Coaching-Übungen für naturalistic Entscheidung Machen

Beschreibe fast alles, woran du arbeitest, und IX Coach findet die Übungen mit dem nächsten realen Treffer. Für naturalistic Entscheidung Machen sind das die stärksten Treffer in der aktuellen Übungsbibliothek.

Übungen, die helfen könnten

  1. Recognition-Primed Decision Making (mustererkennungsbasierte Entscheidung)
    Gary Kleins Forschung fand, dass erfahrene Praktiker in hochriskanten Umgebungen selten Optionen nebeneinander vergleichen. Stattdessen erkennen sie eine Situation als vertrauten Typ, simulieren mental einen Handlungsverlauf und setzen ihn um, wenn die Simulation hält – ein Prozess, der schnell und unter Zeitdruck genau ist, aber vorhersehbar zusammenbricht, wenn die Situation wirklich neuartig ist.
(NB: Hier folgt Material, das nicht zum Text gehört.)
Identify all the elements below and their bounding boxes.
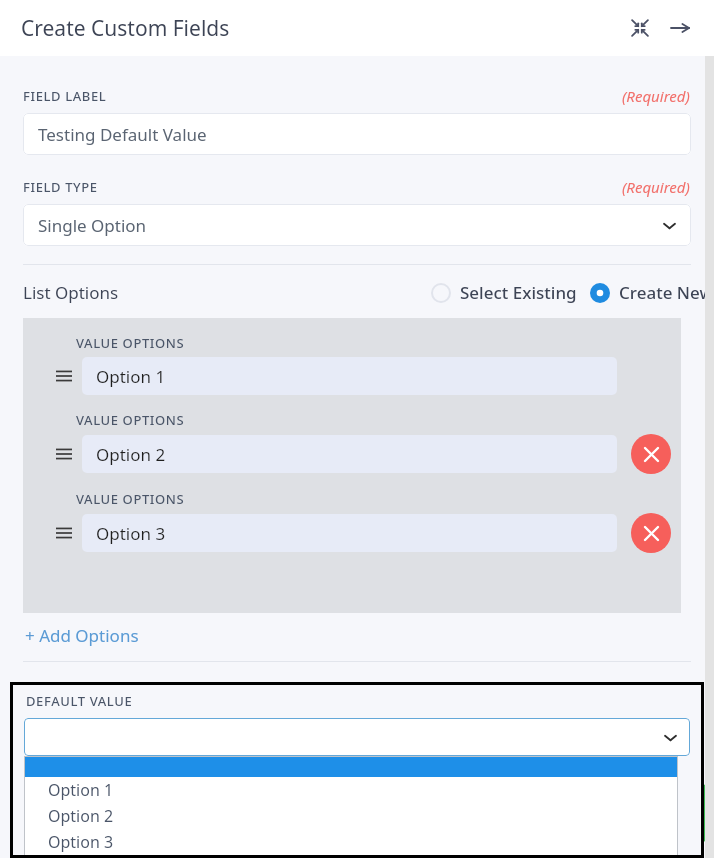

  2. Choice Architecture, praktisch angewendet
    Choice Architecture – die Anordnung von Optionen in einer Entscheidungsumgebung – beeinflusst Ergebnisse stark durch Standardeffekte, Reihenfolge, Auffälligkeit und Framing. Thaler und Sunstein zeigten, dass das gilt, egal ob jemand es bewusst gestaltet hat oder nicht, was bedeutet, dass du deine Umgebung so umgestalten kannst, dass sie dich zu besseren Entscheidungen verzerrt.
  3. „Take the Best“ nutzen: nach deinem einzigen aussagekräftigsten Hinweis entscheiden
    Identifiziere bei der Wahl zwischen Optionen den diagnostischsten Hinweis und nutze ihn – suche nicht weiter.
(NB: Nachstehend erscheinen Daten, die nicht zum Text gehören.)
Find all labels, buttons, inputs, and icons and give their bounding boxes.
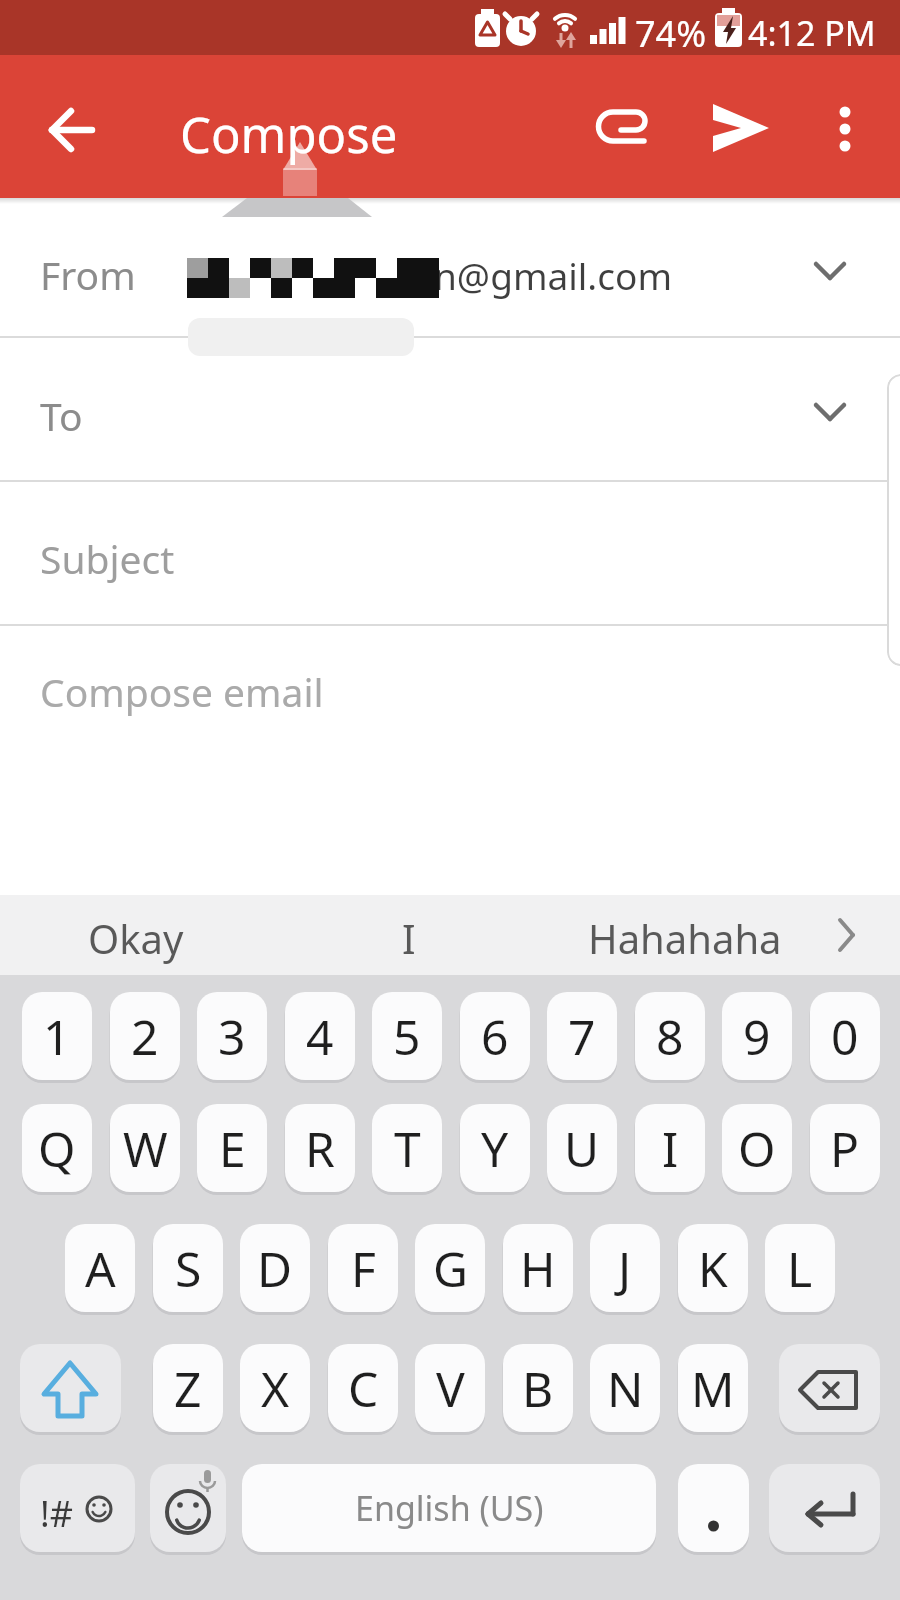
staticText: To [40,389,83,442]
button[interactable]: G [415,1224,485,1312]
button[interactable]: 3 [197,992,267,1080]
staticText: 1 [43,1004,71,1069]
button[interactable] [30,88,114,172]
staticText: C [348,1356,379,1421]
button[interactable]: T [372,1104,442,1192]
staticText: 8 [656,1004,684,1069]
button[interactable]: Y [460,1104,530,1192]
staticText: 4 [306,1004,334,1069]
button[interactable]: E [197,1104,267,1192]
button[interactable]: V [415,1344,485,1432]
button[interactable]: 6 [460,992,530,1080]
button[interactable] [678,1464,749,1552]
staticText: 74% [635,9,707,58]
staticText: J [618,1236,632,1301]
button[interactable] [150,1464,226,1552]
staticText: E [219,1116,246,1181]
button[interactable]: B [503,1344,573,1432]
button[interactable]: R [285,1104,355,1192]
staticText: 3 [218,1004,246,1069]
staticText: 6 [481,1004,509,1069]
button[interactable]: K [678,1224,748,1312]
staticText: 9 [743,1004,771,1069]
staticText: Y [481,1116,509,1181]
button[interactable] [330,895,530,975]
staticText: U [564,1116,600,1181]
button[interactable]: C [328,1344,398,1432]
button[interactable]: 4 [285,992,355,1080]
staticText: 7 [568,1004,596,1069]
staticText: 0 [831,1004,859,1069]
staticText: Okay [88,911,184,965]
staticText: 4:12 PM [748,10,876,56]
staticText: M [691,1356,735,1421]
button[interactable] [0,626,900,894]
staticText: S [175,1236,202,1301]
button[interactable] [0,482,900,625]
button[interactable]: D [240,1224,310,1312]
staticText: English (US) [355,1485,544,1531]
button[interactable]: S [153,1224,223,1312]
staticText: H [520,1236,556,1301]
button[interactable] [779,1344,880,1432]
staticText: B [522,1356,554,1421]
button[interactable] [560,895,810,975]
button[interactable] [820,895,890,975]
staticText: G [433,1236,468,1301]
button[interactable]: L [765,1224,835,1312]
staticText: F [351,1236,376,1301]
button[interactable]: 2 [110,992,180,1080]
button[interactable]: 5 [372,992,442,1080]
staticText: D [257,1236,293,1301]
button[interactable]: M [678,1344,748,1432]
button[interactable] [700,88,780,172]
button[interactable]: J [590,1224,660,1312]
button[interactable]: H [503,1224,573,1312]
button[interactable]: N [590,1344,660,1432]
button[interactable]: X [240,1344,310,1432]
button[interactable]: 9 [722,992,792,1080]
button[interactable] [580,88,660,172]
staticText: Z [174,1356,202,1421]
button[interactable] [20,1464,135,1552]
button[interactable] [769,1464,880,1552]
staticText: K [698,1236,728,1301]
button[interactable]: 1 [22,992,92,1080]
button[interactable]: Z [153,1344,223,1432]
staticText: Compose [180,101,398,168]
button[interactable]: 0 [810,992,880,1080]
staticText: 2 [131,1004,159,1069]
button[interactable]: W [110,1104,180,1192]
staticText: T [394,1116,421,1181]
button[interactable]: P [810,1104,880,1192]
staticText: I [662,1116,679,1181]
button[interactable] [20,895,280,975]
staticText: Q [38,1116,76,1181]
staticText: I [402,911,416,965]
button[interactable]: I [635,1104,705,1192]
staticText: Compose email [40,665,324,718]
button[interactable] [815,88,877,172]
button[interactable]: English (US) [242,1464,656,1552]
staticText: 5 [393,1004,421,1069]
staticText: V [436,1356,465,1421]
button[interactable]: A [65,1224,135,1312]
button[interactable]: F [328,1224,398,1312]
staticText: X [261,1356,290,1421]
staticText: P [830,1116,860,1181]
staticText: From [40,248,136,301]
button[interactable]: 7 [547,992,617,1080]
staticText: L [787,1236,813,1301]
button[interactable]: Q [22,1104,92,1192]
button[interactable] [20,1344,121,1432]
button[interactable] [0,338,900,481]
staticText: W [123,1116,168,1181]
staticText: A [85,1236,116,1301]
button[interactable]: U [547,1104,617,1192]
staticText: O [738,1116,776,1181]
button[interactable]: 8 [635,992,705,1080]
staticText: R [305,1116,335,1181]
button[interactable]: O [722,1104,792,1192]
button[interactable] [0,198,900,337]
staticText: N [607,1356,644,1421]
    Einfache Heuristiken: Gerd Gigerenzers Plädoyer für schnelles, genügsames Denken
  4. Standardregeln für willenskraftintensive Situationen festlegen
    Eine vorab getroffene Regel braucht am Entscheidungspunkt keine Willenskraft – die Entscheidung ist bereits gefallen.
    Einfache Heuristiken: Gerd Gigerenzers Plädoyer für schnelles, genügsames Denken
  5. Bewusst die einfachere Wahl treffen
    Wenn du vor einer Entscheidung mit vielen Optionen stehst, entscheide dich standardmäßig für die einfachere, sofern kein besonderer Grund für Komplexität besteht.
    Pu: Taoistische Einfachheit und der ungeschnitzte Block
  6. Bei hochriskanten, unumkehrbaren Entscheidungen verlangsamen
    Passen Sie bewusstes Denken an die Kosten des Irrtums an: investieren Sie System 2, wo Umkehrung schwer ist.
    Schnelles Denken, langsames Denken, nutzbar gemacht
  7. Die Standardoption in deiner Umgebung auf die gesunde Wahl umstellen
    Strukturiere Standards so um, dass das gesunde Verhalten passiert, sofern du nicht aktiv aussteigst.
    Umgebungsgestaltung für Verhaltensänderung
  8. Entscheidungen nach Umkehrbarkeit und Einsatz klassifizieren
    Sortiere Entscheidungen in niedrig/hoch-Einsatz und umkehrbar/unumkehrbar, bevor du entscheidest.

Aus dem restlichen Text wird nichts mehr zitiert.